▶ [Exercise] Search the records for the word "Deviation" and report each line that has it.
Provided information START
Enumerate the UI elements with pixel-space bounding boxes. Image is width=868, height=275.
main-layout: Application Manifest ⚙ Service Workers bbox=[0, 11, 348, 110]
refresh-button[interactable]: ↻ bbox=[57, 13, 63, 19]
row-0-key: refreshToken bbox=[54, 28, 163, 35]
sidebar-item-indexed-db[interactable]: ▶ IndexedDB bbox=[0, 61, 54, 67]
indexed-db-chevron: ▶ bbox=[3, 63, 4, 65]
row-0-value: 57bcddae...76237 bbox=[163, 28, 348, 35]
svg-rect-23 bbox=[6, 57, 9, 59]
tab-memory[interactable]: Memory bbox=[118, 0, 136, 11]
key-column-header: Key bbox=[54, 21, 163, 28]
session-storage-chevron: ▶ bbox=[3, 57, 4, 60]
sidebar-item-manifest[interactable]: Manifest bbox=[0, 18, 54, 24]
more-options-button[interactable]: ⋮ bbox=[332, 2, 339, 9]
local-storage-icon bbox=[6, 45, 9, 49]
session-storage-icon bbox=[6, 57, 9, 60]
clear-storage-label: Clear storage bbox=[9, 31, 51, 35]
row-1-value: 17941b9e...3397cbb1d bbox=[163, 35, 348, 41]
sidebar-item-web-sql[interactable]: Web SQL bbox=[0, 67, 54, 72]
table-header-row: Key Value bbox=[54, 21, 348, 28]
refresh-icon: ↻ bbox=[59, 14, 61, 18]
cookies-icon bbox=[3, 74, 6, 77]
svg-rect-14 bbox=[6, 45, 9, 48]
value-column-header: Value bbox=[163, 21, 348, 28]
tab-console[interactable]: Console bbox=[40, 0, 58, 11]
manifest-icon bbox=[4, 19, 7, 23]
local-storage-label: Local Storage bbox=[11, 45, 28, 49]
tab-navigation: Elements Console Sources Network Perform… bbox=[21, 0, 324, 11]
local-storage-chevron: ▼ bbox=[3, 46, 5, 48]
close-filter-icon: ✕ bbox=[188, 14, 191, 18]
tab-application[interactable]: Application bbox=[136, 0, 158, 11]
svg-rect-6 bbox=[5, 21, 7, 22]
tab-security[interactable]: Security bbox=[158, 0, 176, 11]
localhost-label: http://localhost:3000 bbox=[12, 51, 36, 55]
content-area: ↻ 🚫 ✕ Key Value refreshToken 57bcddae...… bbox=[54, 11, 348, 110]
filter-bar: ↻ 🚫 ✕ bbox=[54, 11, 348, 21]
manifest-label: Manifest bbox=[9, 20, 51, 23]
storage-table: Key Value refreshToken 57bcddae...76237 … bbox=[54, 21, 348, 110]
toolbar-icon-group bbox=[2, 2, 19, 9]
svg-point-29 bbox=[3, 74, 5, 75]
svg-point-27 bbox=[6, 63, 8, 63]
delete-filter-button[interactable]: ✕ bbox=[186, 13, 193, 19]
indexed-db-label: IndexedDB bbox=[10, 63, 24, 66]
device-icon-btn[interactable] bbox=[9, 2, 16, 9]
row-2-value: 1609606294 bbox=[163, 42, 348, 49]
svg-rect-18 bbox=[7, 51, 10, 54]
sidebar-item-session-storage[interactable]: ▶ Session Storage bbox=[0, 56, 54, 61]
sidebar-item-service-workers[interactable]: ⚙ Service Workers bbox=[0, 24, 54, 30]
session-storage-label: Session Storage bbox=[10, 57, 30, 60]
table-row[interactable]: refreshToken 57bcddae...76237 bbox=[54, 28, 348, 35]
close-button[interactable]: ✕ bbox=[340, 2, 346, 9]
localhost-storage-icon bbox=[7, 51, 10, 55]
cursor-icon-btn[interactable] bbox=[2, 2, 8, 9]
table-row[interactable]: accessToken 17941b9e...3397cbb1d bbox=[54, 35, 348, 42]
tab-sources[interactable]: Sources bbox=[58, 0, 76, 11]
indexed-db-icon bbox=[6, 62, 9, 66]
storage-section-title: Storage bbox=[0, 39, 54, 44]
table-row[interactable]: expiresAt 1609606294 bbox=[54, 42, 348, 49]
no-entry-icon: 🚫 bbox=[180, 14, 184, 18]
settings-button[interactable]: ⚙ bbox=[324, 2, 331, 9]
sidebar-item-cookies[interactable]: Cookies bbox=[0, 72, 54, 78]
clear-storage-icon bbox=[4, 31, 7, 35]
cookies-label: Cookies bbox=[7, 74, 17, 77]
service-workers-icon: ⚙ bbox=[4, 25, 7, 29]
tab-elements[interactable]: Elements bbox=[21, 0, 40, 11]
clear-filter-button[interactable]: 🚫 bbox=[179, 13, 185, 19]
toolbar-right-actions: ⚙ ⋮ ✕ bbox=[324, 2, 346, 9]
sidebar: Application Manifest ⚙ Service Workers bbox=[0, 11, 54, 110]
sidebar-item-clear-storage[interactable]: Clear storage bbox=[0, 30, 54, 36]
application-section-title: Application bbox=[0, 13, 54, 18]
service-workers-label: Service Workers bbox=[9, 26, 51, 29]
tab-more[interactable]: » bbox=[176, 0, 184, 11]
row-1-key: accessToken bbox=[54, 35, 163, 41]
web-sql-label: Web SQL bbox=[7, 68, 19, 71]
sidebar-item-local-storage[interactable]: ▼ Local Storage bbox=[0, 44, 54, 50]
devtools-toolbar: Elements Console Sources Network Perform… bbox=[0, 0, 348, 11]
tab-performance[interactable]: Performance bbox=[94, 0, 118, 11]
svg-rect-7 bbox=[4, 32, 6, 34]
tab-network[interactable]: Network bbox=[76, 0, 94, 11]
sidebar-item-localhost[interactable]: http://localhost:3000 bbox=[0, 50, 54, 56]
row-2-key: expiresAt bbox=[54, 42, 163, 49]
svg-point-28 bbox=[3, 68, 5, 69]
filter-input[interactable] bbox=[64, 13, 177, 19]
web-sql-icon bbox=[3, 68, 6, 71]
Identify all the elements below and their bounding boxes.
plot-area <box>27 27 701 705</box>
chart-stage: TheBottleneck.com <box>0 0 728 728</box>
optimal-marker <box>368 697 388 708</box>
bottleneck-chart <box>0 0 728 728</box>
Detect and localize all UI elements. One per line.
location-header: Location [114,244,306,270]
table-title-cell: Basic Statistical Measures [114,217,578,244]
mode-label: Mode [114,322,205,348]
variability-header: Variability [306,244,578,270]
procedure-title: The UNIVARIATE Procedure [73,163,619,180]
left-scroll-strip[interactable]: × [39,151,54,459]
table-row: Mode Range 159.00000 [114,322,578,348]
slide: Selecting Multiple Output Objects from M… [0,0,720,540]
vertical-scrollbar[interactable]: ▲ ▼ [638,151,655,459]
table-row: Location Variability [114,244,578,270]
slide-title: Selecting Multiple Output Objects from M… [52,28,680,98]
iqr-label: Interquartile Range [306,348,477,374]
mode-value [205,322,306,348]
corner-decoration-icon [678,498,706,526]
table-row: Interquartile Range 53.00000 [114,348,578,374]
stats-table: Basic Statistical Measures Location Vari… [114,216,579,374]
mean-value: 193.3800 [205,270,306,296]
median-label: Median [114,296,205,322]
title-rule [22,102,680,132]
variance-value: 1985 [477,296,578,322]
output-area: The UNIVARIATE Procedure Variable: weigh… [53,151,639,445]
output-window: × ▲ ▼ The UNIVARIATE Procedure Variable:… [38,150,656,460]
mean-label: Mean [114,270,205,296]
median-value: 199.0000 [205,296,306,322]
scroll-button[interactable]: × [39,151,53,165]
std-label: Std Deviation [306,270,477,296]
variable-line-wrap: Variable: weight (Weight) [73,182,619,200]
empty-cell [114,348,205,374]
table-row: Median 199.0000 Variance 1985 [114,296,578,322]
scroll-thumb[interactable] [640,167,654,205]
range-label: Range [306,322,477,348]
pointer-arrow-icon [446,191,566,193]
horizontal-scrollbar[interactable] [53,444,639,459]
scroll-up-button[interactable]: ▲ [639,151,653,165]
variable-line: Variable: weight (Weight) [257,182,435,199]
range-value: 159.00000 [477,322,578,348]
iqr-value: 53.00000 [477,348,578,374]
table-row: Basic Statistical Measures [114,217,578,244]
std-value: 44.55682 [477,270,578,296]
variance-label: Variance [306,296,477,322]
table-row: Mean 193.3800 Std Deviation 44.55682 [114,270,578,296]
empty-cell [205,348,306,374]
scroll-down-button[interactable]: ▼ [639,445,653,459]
Provided information END
▶ [Exercise output]
std-label: Std Deviation [306,270,477,296]
table-row: Mean 193.3800 Std Deviation 44.55682 [114,270,578,296]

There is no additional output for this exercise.